------ PROVIDED DATA ------

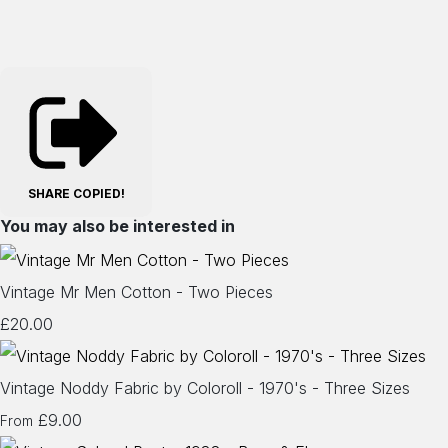
SHARE
COPIED!
You may also be interested in
Vintage Mr Men Cotton - Two Pieces
£20.00
Vintage Noddy Fabric by Coloroll - 1970's - Three Sizes
£9.00
From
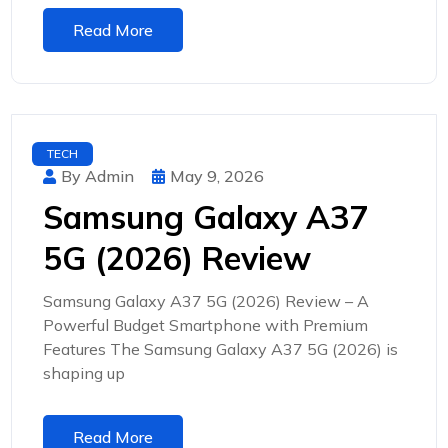
Read More
TECH
By Admin
May 9, 2026
Samsung Galaxy A37
5G (2026) Review
Samsung Galaxy A37 5G (2026) Review – A
Powerful Budget Smartphone with Premium
Features The Samsung Galaxy A37 5G (2026) is
shaping up
Read More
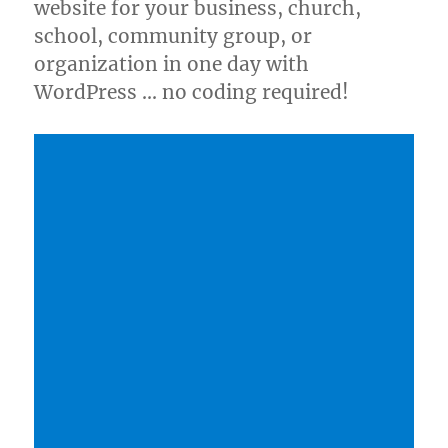
website for your business, church,
school, community group, or
organization in one day with
WordPress … no coding required!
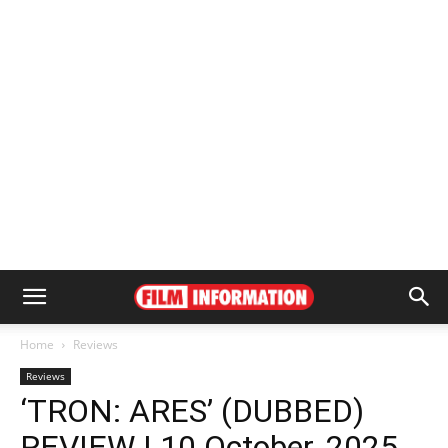
Home
Reviews
Reviews
‘TRON: ARES’ (DUBBED)
REVIEW | 10 October, 2025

------

WHAT YOU HAVE TO DO: Your answer should hold only the lines from the one with "WordPress … no coding required!" through the final line of the listing above, transcribed exactly and without pictures.

ANSWER TO THIS PROBLEM:
WordPress … no coding required!
Home
Reviews
Reviews
‘TRON: ARES’ (DUBBED)
REVIEW | 10 October, 2025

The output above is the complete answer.